Biomarker-Oriented Diagnosis and Therapy in Case of ADHD and Comorbidity

Final Report 2018
based on remarks by Dr. Andreas Müller, CEO Brain and Trauma Foundation Grisons


The project was supported by the Hirschmann Foundation between 2014 and 2018; it pursued the following goals:

  • Researching ADHD and its accompanying disorders over a lifespan of 7 to 55 years
  • Researching biomarkers under the consideration of neurophysiology, blood values and genetics in a naturalistic research design
  • Describing each study participant’s development over the course of two years
  • Researching the variables that primarily impact the development during those two years

The Brain and Trauma Foundation conducted the study "Biomarker-Oriented Diagnosis and Therapy in Case of ADHD and Comorbidity" in cooperation with the Psychiatric University Hospital Zurich.


Biomarkers

Evidence-based medical diagnostics makes use of a number of chemical and physiological parameters to connect biological evidence with the patient’s behavior and subjective perception. Conversely, today’s psychological diagnosis rarely integrates biological parameters. This gap could be closed by factoring biomarkers into the psychological diagnosis..

Biomarkers are biological variables that can reveal interdependencies between electrophysiological parameters and specific psychiatric diseases.

The current state of research indicates that there is not one single biomarker responsible for certain mental disorders. Biochemical analyses result in completely different results than neurophysiological methods.

DThe current state of research indicates that there is not one single biomarker responsible for certain mental disorders. Biochemical analyses result in completely different results than neurophysiological methods.

New approach on the Basis of Larger Samples

Employing an approved methodology, larger data samples of ADHA patients and healthy controls are collected according to scientific criteria, resulting in a relevant number of variables of biological information processing. The data are compared in a classification process until an optimal separation of the two groups is reached.

The aim is not to find individual variables, but combinations of variables that – as linked and complex functions – can separate the two groups as accurately as possible.

Values depend on the samples. If samples are not collected carefully, this will lead to mistakes and erroneous results. .

In order to obtain stable and reliable results, it is necessary to extensively test results on the basis of various classification methods.

Determined Sample Size

The determined sample size of approximately 500 people with ADHD as well as 250 healthy controls seems sufficient. Five follow-up check-ups of the ADHD group and three follow-up check-ups of the control group make it possible to re-evaluate the diagnoses several times.

Classification was done by a team of three experts who used 160 classification methods to test the data.

The achieved classifications each resulted in values of 80% sensitivity and specificity.

Application

Neuro-algorithms are pieces of jigsaw in the complex diagnostic process. Cognition, feelings, and behavior interact with neuro-biological conditions. Comprehending the biological data of a patient gives insights into the various brain functions.

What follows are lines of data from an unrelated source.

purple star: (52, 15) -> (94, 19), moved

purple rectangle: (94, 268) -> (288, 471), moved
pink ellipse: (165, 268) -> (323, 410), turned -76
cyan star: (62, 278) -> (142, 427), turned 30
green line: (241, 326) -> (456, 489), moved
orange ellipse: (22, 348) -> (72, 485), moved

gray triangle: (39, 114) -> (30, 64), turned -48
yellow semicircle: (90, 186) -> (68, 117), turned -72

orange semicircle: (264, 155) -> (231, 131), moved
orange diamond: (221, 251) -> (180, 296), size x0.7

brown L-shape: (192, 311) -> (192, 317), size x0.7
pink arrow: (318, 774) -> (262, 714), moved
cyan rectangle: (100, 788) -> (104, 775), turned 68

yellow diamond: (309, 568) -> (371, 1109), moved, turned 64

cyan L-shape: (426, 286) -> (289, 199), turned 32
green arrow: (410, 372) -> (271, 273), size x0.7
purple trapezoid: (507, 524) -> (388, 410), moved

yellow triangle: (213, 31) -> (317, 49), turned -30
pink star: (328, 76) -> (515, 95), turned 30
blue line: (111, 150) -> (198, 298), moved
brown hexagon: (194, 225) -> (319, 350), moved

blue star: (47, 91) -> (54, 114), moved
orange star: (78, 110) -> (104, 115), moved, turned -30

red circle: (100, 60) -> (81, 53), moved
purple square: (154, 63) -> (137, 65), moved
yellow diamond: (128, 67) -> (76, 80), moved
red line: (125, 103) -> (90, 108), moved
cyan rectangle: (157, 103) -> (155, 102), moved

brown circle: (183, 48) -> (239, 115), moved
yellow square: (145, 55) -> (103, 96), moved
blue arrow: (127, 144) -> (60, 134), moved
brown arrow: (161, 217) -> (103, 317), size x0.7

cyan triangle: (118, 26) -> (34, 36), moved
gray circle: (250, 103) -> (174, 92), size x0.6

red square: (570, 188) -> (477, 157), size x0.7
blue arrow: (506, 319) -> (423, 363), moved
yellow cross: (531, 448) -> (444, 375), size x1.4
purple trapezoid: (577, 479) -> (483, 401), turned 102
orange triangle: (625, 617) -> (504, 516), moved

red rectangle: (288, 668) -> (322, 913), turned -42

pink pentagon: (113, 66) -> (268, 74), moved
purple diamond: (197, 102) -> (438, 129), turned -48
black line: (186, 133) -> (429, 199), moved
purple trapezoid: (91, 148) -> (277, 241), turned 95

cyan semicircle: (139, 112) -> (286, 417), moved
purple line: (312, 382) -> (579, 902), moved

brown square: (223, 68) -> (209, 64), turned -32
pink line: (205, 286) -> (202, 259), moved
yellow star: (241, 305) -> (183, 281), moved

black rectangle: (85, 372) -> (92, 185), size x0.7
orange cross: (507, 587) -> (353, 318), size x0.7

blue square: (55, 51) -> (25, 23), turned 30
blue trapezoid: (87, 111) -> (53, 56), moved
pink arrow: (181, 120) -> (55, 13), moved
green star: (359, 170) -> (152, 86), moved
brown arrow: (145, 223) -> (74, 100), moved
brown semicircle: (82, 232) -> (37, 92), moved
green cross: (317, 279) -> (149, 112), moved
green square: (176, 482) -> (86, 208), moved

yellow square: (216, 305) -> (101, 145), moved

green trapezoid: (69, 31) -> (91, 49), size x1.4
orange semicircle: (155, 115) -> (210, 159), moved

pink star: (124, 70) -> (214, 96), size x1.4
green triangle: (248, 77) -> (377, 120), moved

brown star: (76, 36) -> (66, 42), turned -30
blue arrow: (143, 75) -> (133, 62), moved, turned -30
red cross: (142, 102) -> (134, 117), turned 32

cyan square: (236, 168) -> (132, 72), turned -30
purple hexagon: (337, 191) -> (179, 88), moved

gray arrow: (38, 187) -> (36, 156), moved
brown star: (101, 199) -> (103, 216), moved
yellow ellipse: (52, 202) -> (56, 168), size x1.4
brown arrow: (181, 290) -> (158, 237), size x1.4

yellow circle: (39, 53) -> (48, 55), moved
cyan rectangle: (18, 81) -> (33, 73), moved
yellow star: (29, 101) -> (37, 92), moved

On the basis of the collected data, classifiers were established that separate ADHD patients from healthy controls.

The most stable research method is regularized linear regression, as the data of new patients can be compared to the neuro-algorithms. Levels of correspondence reach from no correspondence (below 50%), slight correspondence (50-65%), medium correspondence (65-80%) up to high correspondence (over 80%).

Clinical Practice

Since spring 2017, the ADHD-Index has been clinically applied to many patients and with high caution. The initial results show a positive outcome in approximately 300 new patients. In over 90% of the cases, the results correspond with the patients’ own descriptions.

On the basis of 30 uniformly diagnosed patients with ADHD as their principle diagnosis, the ADHD-Index was first called into question. The diagnoses that had been made by a specialist were confirmed by the ADHD-Index at 100%:

  • there is a slight correspondence (probability between 50% and 65%) in 15 patients,
  • a medium correspondence (probability between 65 % and 80 %) in 11 patients, and
  • a high correspondence (probability between 80 % and 100 %) in 4 patients.)

Criticism

It is needless to say that the results are object to some criticism. The following counter-arguments have been raised:

  • humans are being replaced by machines
  • neuro-algorithms could be misused
  • neuro-algorithms have not been sufficiently tested yet

What's Next?

The ADHD-Index needs to be further tested and improved. A research group from Harvard, Boston, proposed to test the Index, which has been kindly accepted.

Subtypes need to be developed in order to reach better insights into possible treatment aspects.

Making deductions about positive as well as problematic courses of development must become possible.

Follow-Up Project

The follow-up project pursues the following goals:

  • Publishing the research results in adaption to each target group (doctors, psychologists, health insurances, insurances, patients, public).
  • Raising awareness and sensitivity in potential users by providing information and involving them interactively.
  • Promoting biomarker-oriented/biomarker-complementary diagnostics and evidence-based diagnostics in case of mental disorders, especially in the case of ADHD by involving users interactively.
  • Validating and adapting the concepts to the users‘ needs.
  • Promoting the evidence-based treatment of mental disorders.